QCon London 2024

We really enjoyed this QCon conference in London. It’s based on 5 tracks a day, covering resilience, scalability, architecture, monitoring, performance, management and all the subjects that speak to tech companies. None of these tracks are sponsored: they’re all about feedback, with no marketing whatsoever. There is a 6th track where sponsorship is permitted, and it’s the only one. There aren’t many sponsorship stands, and you go to this conference to talk to your peers first and foremost.

We were able to focus on feedback from teams facing similar problems to those we face at Bedrock Streaming. It was an inspiring conference, which reinforced some of our choices and gave us ideas for others.

This article will summarise what we have learned from each theme.

Performance

Not all optimisations are necessarily relevant, and it is important to measure their benefits and compare their costs. Some make the code more complex, while others lead to weaknesses in resilience. It’s all about compromise.

Think about the main case, rather than anticipating all the possible exceptions, which can complicate the use in very isolated cases.

Profiling is the key to your journey to optimization. However with one tool you are sure where problems lie but with a second one (or more) doubt creeps in… It is interesting to associate benchmarks before and after each optimization. And beware as the famous Pareto Principle,-aka the 80-20 rule-, as it turns out easy fixes are often the most efficient.

You can’t perform profiling? No problem just follow metrics and identify when a code change impacts your performances. What again? I can’t hear you with all this noisy data! Oh yes you are right, noise in your data is indeed a pain in the backend but you have to deal with it as it is commonplace. I know, this is scary, because you don’t come from a data engineering world but not worries, statistics are not so hard to tame. Go take a look at Change Point Detection, a non-parametric test which helps you test if these changes you saw in your metrics are relevant.

Let’s now deep-dive in a more opaque layer of our system composed by the kernel. Here we have to admit that the heuristics at stake while for example choosing on which CPUs or GPUs to execute are not easily tweakables, despite the fact that it was shown they indeed impact overall performances.

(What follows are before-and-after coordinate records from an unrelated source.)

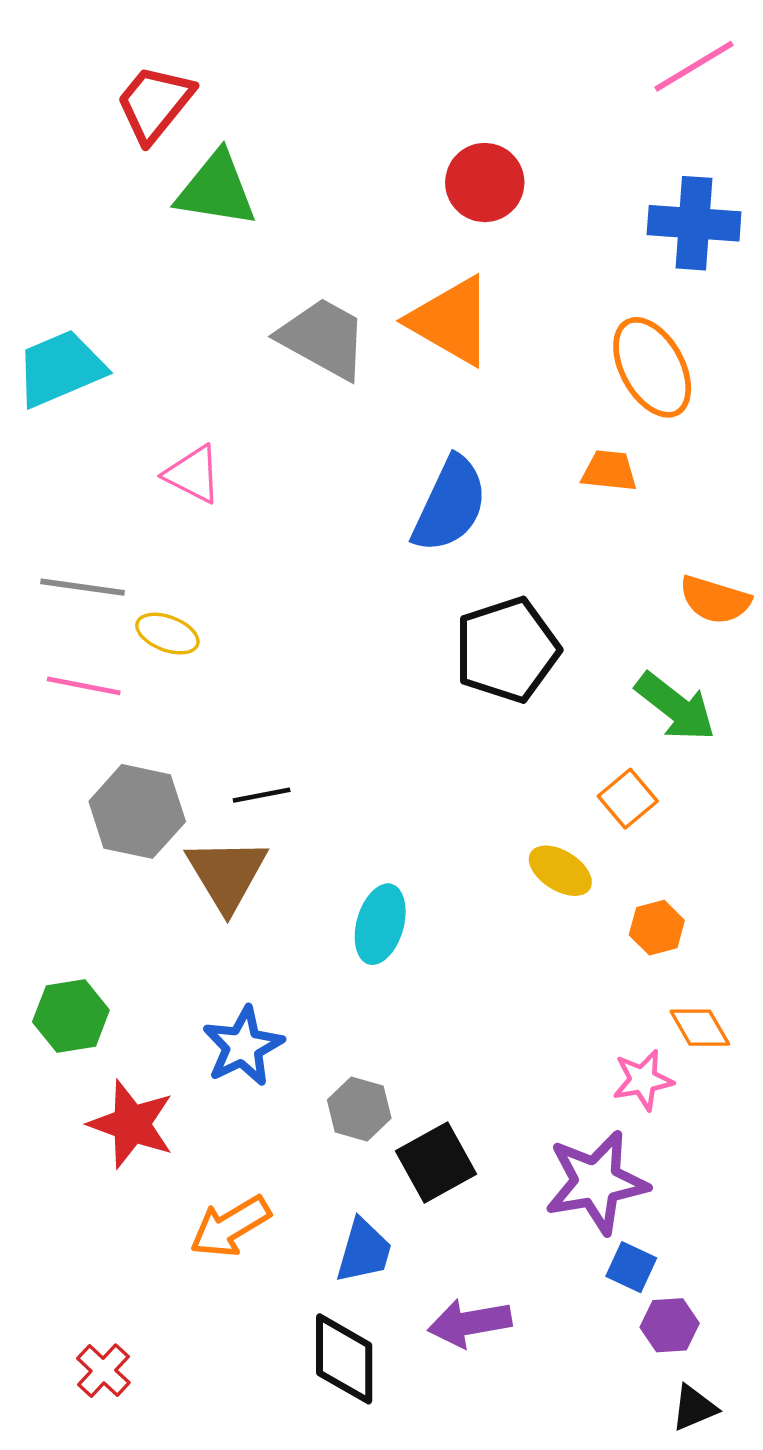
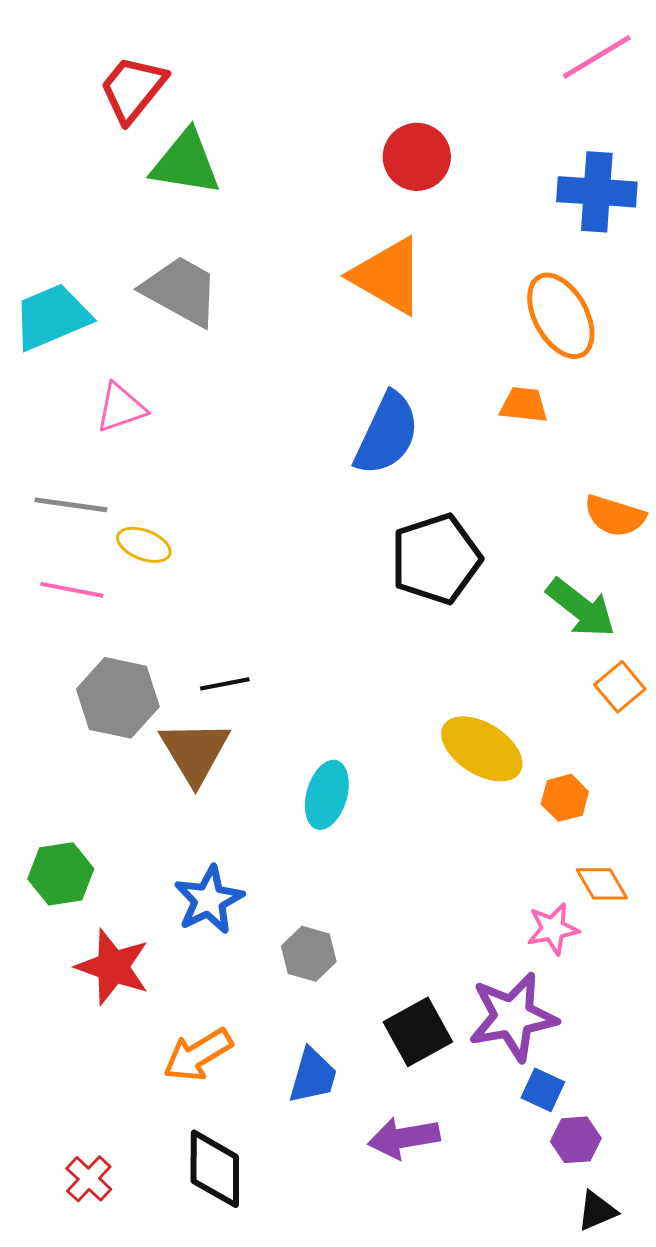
gray trapezoid: (323, 338) -> (181, 291), moved
pink triangle: (193, 474) -> (121, 408), moved, turned -46
orange square: (628, 799) -> (620, 687), moved
yellow ellipse: (560, 871) -> (482, 749), size x1.5
black square: (436, 1162) -> (418, 1032), moved
black diamond: (344, 1359) -> (215, 1169), moved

One of the promising solutions is the famous tool cilium/eBPF which allows you to directly reprogram certain behaviours of your kernel, especially the network (for the cilium part), without having to recompile the kernel.

However, some think that regarding these kernel issues we are stuck in a local maximum and it will require a mindset shift to fully overcome these hardware performance issues.

Scaling

Around scaling, we attended both technical and organisational talks. On the technical side, there are a number of relevant ideas. Always contain your costs - especially in the Cloud, with all its hidden expenses. Aiming for the highest possible SLO is a higher priority than cutting costs.

Some incidents are an accumulation of many changes and are not linked to one team/one change/one regression. Those problems lead to long investigations and cannot be resolved by a simple rollback. This counterpart comes naturally with innovation.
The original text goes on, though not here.